If, for any reason, Nasdaq should delist our common shares from trading on its exchange and we are unable to obtain listing on another national securities exchange or take action to restore our compliance with the Nasdaq continued listing requirements, a reduction in some or all of the following may occur, each of which could have a material adverse effect on our shareholders:
the liquidity of our common shares;
the market price of our common shares;
our ability to obtain financing for the continuation of our operations;
the number of institutional and general investors that will consider investing in our common shares;
the number of investors in general that will consider investing in our common shares;
the number of market makers in our common shares;
the availability of information concerning the trading prices and volume of our common shares; and
the number of broker-dealers willing to execute trades in shares of our common shares.

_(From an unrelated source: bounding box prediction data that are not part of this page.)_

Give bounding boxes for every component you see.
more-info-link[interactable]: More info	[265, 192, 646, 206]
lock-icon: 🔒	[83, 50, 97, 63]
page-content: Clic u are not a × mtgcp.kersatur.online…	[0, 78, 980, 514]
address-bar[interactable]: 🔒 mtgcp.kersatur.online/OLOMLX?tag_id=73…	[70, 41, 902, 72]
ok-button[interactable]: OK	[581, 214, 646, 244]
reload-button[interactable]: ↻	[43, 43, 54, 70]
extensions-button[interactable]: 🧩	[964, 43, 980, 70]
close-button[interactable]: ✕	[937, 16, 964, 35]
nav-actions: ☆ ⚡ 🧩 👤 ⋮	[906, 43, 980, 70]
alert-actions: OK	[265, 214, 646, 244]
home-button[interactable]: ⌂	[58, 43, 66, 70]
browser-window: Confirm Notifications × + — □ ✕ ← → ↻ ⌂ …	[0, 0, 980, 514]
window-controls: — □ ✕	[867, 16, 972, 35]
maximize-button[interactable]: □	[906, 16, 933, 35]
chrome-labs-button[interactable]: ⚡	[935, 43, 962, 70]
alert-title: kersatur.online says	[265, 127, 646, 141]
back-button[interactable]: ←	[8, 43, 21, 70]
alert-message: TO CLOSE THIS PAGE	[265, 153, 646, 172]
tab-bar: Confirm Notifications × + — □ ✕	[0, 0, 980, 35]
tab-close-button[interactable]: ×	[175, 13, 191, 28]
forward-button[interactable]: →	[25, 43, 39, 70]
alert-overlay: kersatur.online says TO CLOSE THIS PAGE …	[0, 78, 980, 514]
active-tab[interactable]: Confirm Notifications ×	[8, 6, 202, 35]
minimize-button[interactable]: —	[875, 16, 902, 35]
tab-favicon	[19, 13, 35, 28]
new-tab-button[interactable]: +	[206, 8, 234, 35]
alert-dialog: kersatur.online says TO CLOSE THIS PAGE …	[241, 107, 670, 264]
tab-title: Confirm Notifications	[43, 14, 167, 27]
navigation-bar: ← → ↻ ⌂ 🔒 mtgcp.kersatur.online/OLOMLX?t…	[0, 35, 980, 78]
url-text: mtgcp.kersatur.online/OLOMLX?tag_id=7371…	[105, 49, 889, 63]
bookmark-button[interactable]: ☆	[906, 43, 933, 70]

Moreover, delisting may make unavailable a tax election that could affect the U.S. federal income tax treatment of holding, and disposing of, our common shares. See “Taxation—Material U.S. Federal Income Tax Considerations for U.S. Holders” below.
In the event that our common shares are delisted from Nasdaq, U.S. broker-dealers may be discouraged from effecting transactions in shares of our common shares because they may be considered penny stocks and thus be subject to the penny stock rules.
On February 6, 2019, we received a letter from Nasdaq stating that due to our continued non-compliance with the minimum $1.00 bid price requirement, our common shares were subject to delisting unless we timely requested a hearing before the Nasdaq Hearings Panel. We timely requested such a hearing on February 8, 2019, which request has stayed any delisting or suspension action by Nasdaq pending the hearing and the expiration of any additional extension period granted following the hearing. If the Nasdaq Hearings Panel does not grant our request for continued listing and our common shares are delisted from trading on Nasdaq, our common shares may be considered to be “penny stock.”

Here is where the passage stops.